In a world where governments are worried about the pandemic and ailing economies, resulting in the loss of jobs, it is easy to forget about the little people in society. The responsibility falls to parents and caregivers to do the most important job in the world, which is taking care of the children.
With school closures and working remote places parents and their offspring in the same space, UNICEF recommends that parents create a flexible but consistent daily routine with their children.
“COVID-19 has taken away our daily work, home, and school routines. This is hard for children, teenagers, and for you. Making new routines can help.”UNICEF
According to UNICEF, children have a right to know what is happening in the world, but parents have a responsibility to keep them safe from any distress. Parents need to talk to children about the global pandemic in age-appropriate language and be sensitive to their anxiety levels. Here are some tips on how to help your children during the lockdowns:
While it is frustrating to be stuck at home and normal to feel stressed and overwhelmed, it is also an excellent time to build a better relationship with your child. Whether you have a toddler or teenager, one-on-one time can make them feel loved and secure.
It sends a message to them that they are important. It can be 20 minutes of free and fun time that you spend with one child. It will also allow you the opportunity to see how the lockdown is affecting them mentally. Let the child choose the activity, be it singing, drawing, doing chores together, help with schoolwork, or cooking together.
Use Positive Instructions
As difficult as it may be to stay positive in a world turned upside down, this is precisely what your children need from you. If your kids and teenagers are driving you crazy, try giving them positive instructions, instead of the usual, “Don’t do that!”
If you need them to do chores, use phrases like, “Please clean your room,” instead of, “Don’t make your room a mess.” Kids are more likely to follow positive instructions. It is also important to give praise when they do the right thing.
Structure and Routine
The lockdown has taken away the normal routine, so you will need to create a new one. The daily routine can be flexible, but it must be consistent. While you set up your work schedule, ask your child to draw up their school time table, making sure that your breaks coincide.
In this way, not only will your child be more secure and well behaved, but they will be more likely to follow the routine. Also, make it a habit to wash hands regularly during the day and praise your children when they do so. Add exercise into your daily routine to keep the family fit.
As a parent, you are the role model. Keeping calm in these stressful times is a tough ask, but you need to do so for the sake of your children’s well-being. Take care of yourself first, so that you can support your children.
Talk about your fears with your partner or a friend, stay away from social media that makes you anxious, take a break and spend some me-time even if it is after the kids have gone to bed. In this way, you will be ready to support and reassure your children when they are showing signs of distress. Doing meditation is a good way to relieve stress.

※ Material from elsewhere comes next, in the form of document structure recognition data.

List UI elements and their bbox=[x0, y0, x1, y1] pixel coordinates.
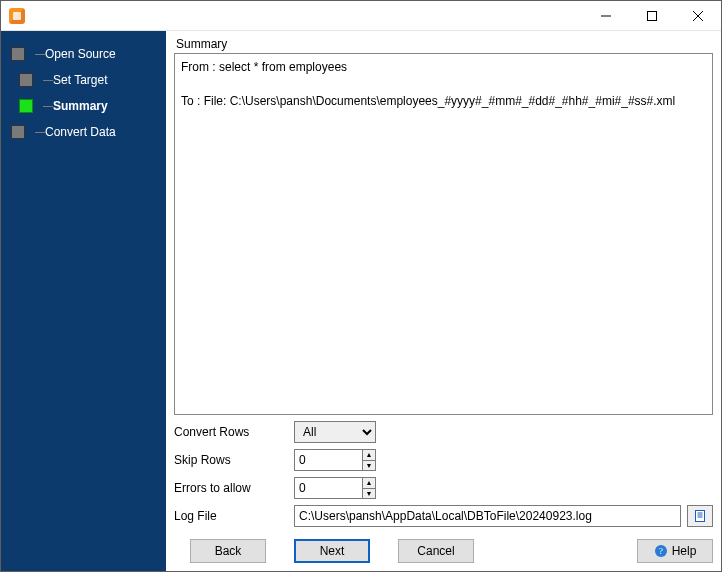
errors-allow-spinner[interactable]: ▲ ▼ bbox=[294, 477, 376, 499]
back-button[interactable]: Back bbox=[190, 539, 266, 563]
summary-from-line: From : select * from employees bbox=[181, 58, 706, 76]
step-marker-icon bbox=[19, 99, 33, 113]
sidebar-item-set-target[interactable]: Set Target bbox=[1, 67, 166, 93]
log-file-browse-button[interactable] bbox=[687, 505, 713, 527]
spinner-up-icon[interactable]: ▲ bbox=[363, 450, 375, 461]
file-icon bbox=[693, 509, 707, 523]
main-panel: Summary From : select * from employees T… bbox=[166, 31, 721, 571]
svg-rect-2 bbox=[648, 11, 657, 20]
skip-rows-label: Skip Rows bbox=[174, 453, 294, 467]
section-title: Summary bbox=[176, 37, 713, 51]
summary-to-line: To : File: C:\Users\pansh\Documents\empl… bbox=[181, 92, 706, 110]
sidebar-item-summary[interactable]: Summary bbox=[1, 93, 166, 119]
minimize-button[interactable] bbox=[583, 1, 629, 31]
summary-textarea[interactable]: From : select * from employees To : File… bbox=[174, 53, 713, 415]
svg-rect-0 bbox=[13, 12, 21, 20]
close-button[interactable] bbox=[675, 1, 721, 31]
wizard-sidebar: Open Source Set Target Summary Convert D… bbox=[1, 31, 166, 571]
svg-rect-5 bbox=[696, 511, 705, 522]
wizard-footer: Back Next Cancel ? Help bbox=[174, 537, 713, 565]
svg-text:?: ? bbox=[659, 546, 663, 556]
sidebar-item-label: Set Target bbox=[53, 73, 107, 87]
errors-allow-input[interactable] bbox=[295, 478, 362, 498]
app-icon bbox=[9, 8, 25, 24]
log-file-label: Log File bbox=[174, 509, 294, 523]
cancel-button[interactable]: Cancel bbox=[398, 539, 474, 563]
sidebar-item-label: Open Source bbox=[45, 47, 116, 61]
spinner-up-icon[interactable]: ▲ bbox=[363, 478, 375, 489]
titlebar bbox=[1, 1, 721, 31]
log-file-input[interactable] bbox=[294, 505, 681, 527]
sidebar-item-open-source[interactable]: Open Source bbox=[1, 41, 166, 67]
convert-rows-select[interactable]: All bbox=[294, 421, 376, 443]
sidebar-item-label: Summary bbox=[53, 99, 108, 113]
step-marker-icon bbox=[19, 73, 33, 87]
skip-rows-input[interactable] bbox=[295, 450, 362, 470]
step-marker-icon bbox=[11, 47, 25, 61]
spinner-down-icon[interactable]: ▼ bbox=[363, 489, 375, 499]
help-icon: ? bbox=[654, 544, 668, 558]
sidebar-item-convert-data[interactable]: Convert Data bbox=[1, 119, 166, 145]
convert-rows-label: Convert Rows bbox=[174, 425, 294, 439]
next-button[interactable]: Next bbox=[294, 539, 370, 563]
step-marker-icon bbox=[11, 125, 25, 139]
spinner-down-icon[interactable]: ▼ bbox=[363, 461, 375, 471]
errors-allow-label: Errors to allow bbox=[174, 481, 294, 495]
help-button[interactable]: ? Help bbox=[637, 539, 713, 563]
skip-rows-spinner[interactable]: ▲ ▼ bbox=[294, 449, 376, 471]
help-button-label: Help bbox=[672, 544, 697, 558]
maximize-button[interactable] bbox=[629, 1, 675, 31]
sidebar-item-label: Convert Data bbox=[45, 125, 116, 139]
app-window: Open Source Set Target Summary Convert D… bbox=[0, 0, 722, 572]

Talking about the Pandemic
Children are smart and will ask questions. Be ready to talk to them about the pandemic in age-appropriate language. Ask them questions to determine how much they already know. Reassure them by being honest and open, as silence and secrets do not help protect them.
If you don’t know the answer, then say so. Let them share their feelings if they are scared and confused, and let them know you are there for them. With so many stories going around, make sure to use verified information when answering questions. Use trustworthy sites like UNICEF and the World Health Organization.
Talk to your children about how the pandemic is affecting anyone irrespective of gender, race, or nationality. Teach them to be compassionate towards the sick and their caregivers. The world needs heroes, not bullies.